# Best way to organise theatre break in london



## Sue MJ (May 4, 2002)

Hi Girls,

Was just looking for a bit of advice.

It's my mum's 65th birthday later in the week and for her pressie, my sister and I want to book for the three of us to go and see Mamma Mia in London (we saw it in Bristol in January but my mum was unable to come due to having just had an op on her back).  

Obviously we don't just need to sort out tickets, we need to sort out travel up to London too and perhaps something for during the day whilst we're up there - such as going on the London Eye - so we would be looking also to perhaps book one night's accomodation.

Does anyone know anywhere that puts together such packages (without being hideous prices).. I know sometimes you get offers in national/local papers, but I've got none to hand.  Or what the best way of going about sorting it all out ourselves - are we best trying to sort everything individually or to look for a ready made up package.  

We will plan to leave from Bristol as I figured, London is straight up the M4 from here.

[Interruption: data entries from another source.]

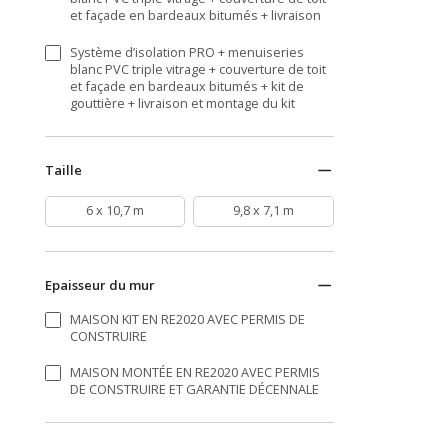
et façade en bardeaux bitumés + livraison
Système d’isolation PRO + menuiseries
blanc PVC triple vitrage + couverture de toit
et façade en bardeaux bitumés + kit de
gouttière + livraison et montage du kit
Taille
6 x 10,7 m
9,8 x 7,1 m
Epaisseur du mur
MAISON KIT EN RE2020 AVEC PERMIS DE
CONSTRUIRE
MAISON MONTÉE EN RE2020 AVEC PERMIS
DE CONSTRUIRE ET GARANTIE DÉCENNALE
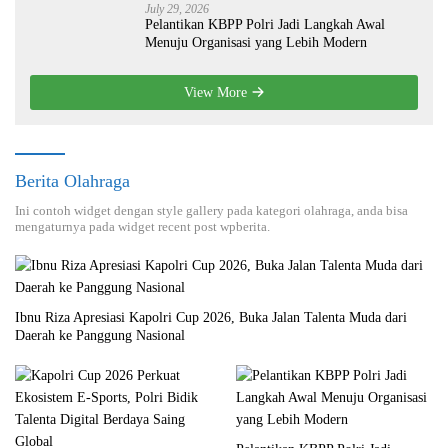
July 29, 2026
Pelantikan KBPP Polri Jadi Langkah Awal
Menuju Organisasi yang Lebih Modern
View More
Berita Olahraga
Ini contoh widget dengan style gallery pada kategori olahraga, anda bisa
mengaturnya pada widget recent post wpberita.
Ibnu Riza Apresiasi Kapolri Cup 2026, Buka Jalan Talenta Muda dari
Daerah ke Panggung Nasional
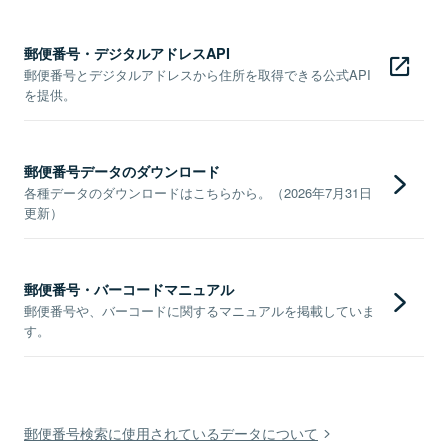
郵便番号・デジタルアドレスAPI
郵便番号とデジタルアドレスから住所を取得できる公式API
を提供。
郵便番号データのダウンロード
各種データのダウンロードはこちらから。（2026年7月31日
更新）
郵便番号・バーコードマニュアル
郵便番号や、バーコードに関するマニュアルを掲載していま
す。
郵便番号検索に使用されているデータについて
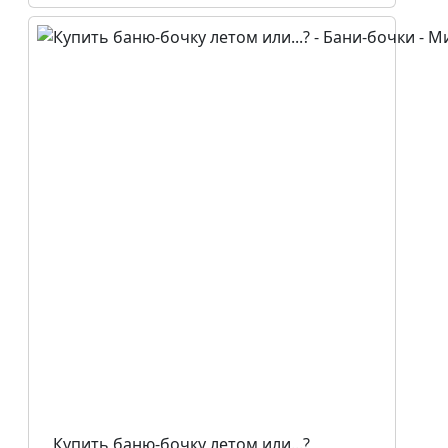
Купить баню-бочку летом или...?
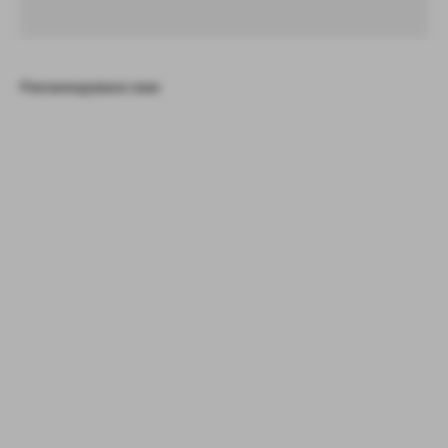
Рекомендовано вам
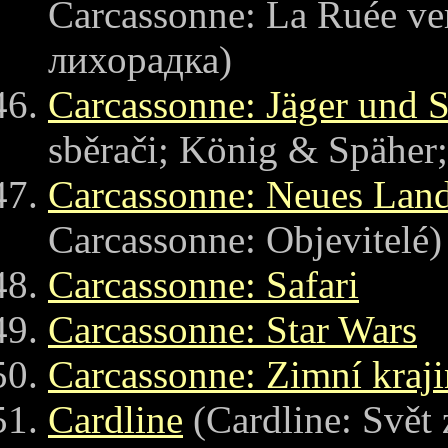
Carcassonne: La Ruée ve
лихорадка)
Carcassonne: Jäger und 
sběrači; König & Späher
Carcassonne: Neues Lan
Carcassonne: Objevitelé)
Carcassonne: Safari
Carcassonne: Star Wars
Carcassonne: Zimní kraji
Cardline
(Cardline: Svět 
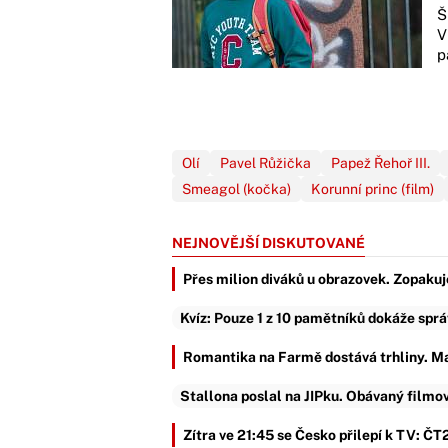
Š
V
p
Olí
Pavel Růžička
Papež Řehoř III.
Smeagol (kočka)
Korunní princ (film)
NEJNOVĚJŠÍ DISKUTOVANÉ
Přes milion diváků u obrazovek. Zopakuj
Kvíz: Pouze 1 z 10 pamětníků dokáže sprá
Romantika na Farmě dostává trhliny. Ma
Stallona poslal na JIPku. Obávaný filmov
Zítra ve 21:45 se Česko přilepí k TV: ČT2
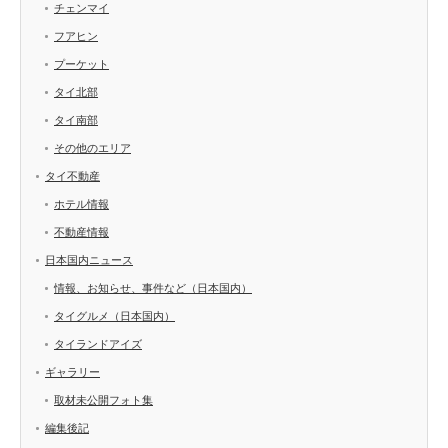
チェンマイ
フアヒン
プーケット
タイ北部
タイ南部
その他のエリア
タイ不動産
ホテル情報
不動産情報
日本国内ニュース
情報、お知らせ、事件など（日本国内）
タイグルメ（日本国内）
タイランドアイズ
ギャラリー
取材未公開フォト集
編集後記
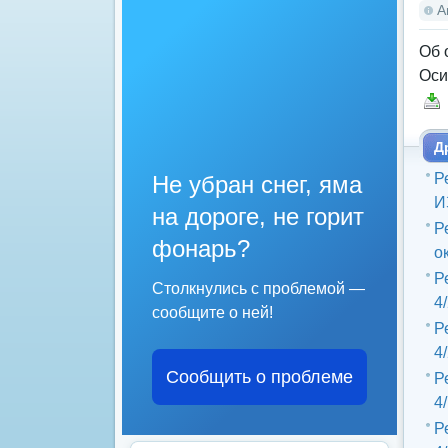
А
Об 
Оси
Д
Р
Не убран снег, яма
И
на дороге, не горит
Р
фонарь?
о
Р
Столкнулись с проблемой —
4
сообщите о ней!
Р
4
Сообщить о проблеме
Р
4
Р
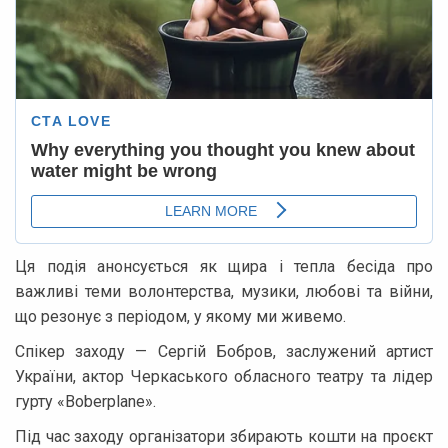
Ця подія анонсується як щира і тепла бесіда про
важливі теми волонтерства, музики, любові та війни,
що резонує з періодом, у якому ми живемо.
Спікер заходу — Сергій Бобров, заслужений артист
України, актор Черкаського обласного театру та лідер
гурту «Boberplane».
Під час заходу організатори збирають кошти на проєкт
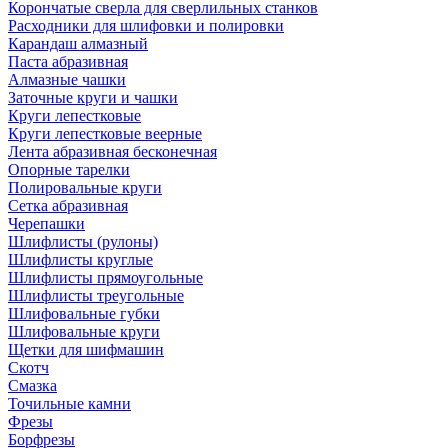
Корончатые сверла для сверлильных станков
Расходники для шлифовки и полировки
Карандаш алмазный
Паста абразивная
Алмазные чашки
Заточные круги и чашки
Круги лепестковые
Круги лепестковые веерные
Лента абразивная бесконечная
Опорные тарелки
Полировальные круги
Сетка абразивная
Черепашки
Шлифлисты (рулоны)
Шлифлисты круглые
Шлифлисты прямоугольные
Шлифлисты треугольные
Шлифовальные губки
Шлифовальные круги
Щетки для шифмашин
Скотч
Смазка
Точильные камни
Фрезы
Борфрезы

Any advice greatly appreciated!

Love,

Sue xxx


----------



## jan27 (Aug 19, 2005)

Have you tried superbreak?  They do theatre breaks with travel and accomodation.  You can choose different price brackets etc for accomodation and theatre tickets.  Worth a try, have used them for other breaks in the past and have been good service.

During my 2 cycles of IVF in London I went to We Will Rock You, Phantom and Dirty Dancing!  Dirty Dancing was the best eperience by far and would go again tomorrow if i could........

Have a wonderful time!


----------



## Nix76 (Aug 2, 2006)

Lastminute.com do some pretty good deals for packages.  

For hotel only try laterooms.co.uk and for resturants toptable.co.uk

Have a lovely weekend.


----------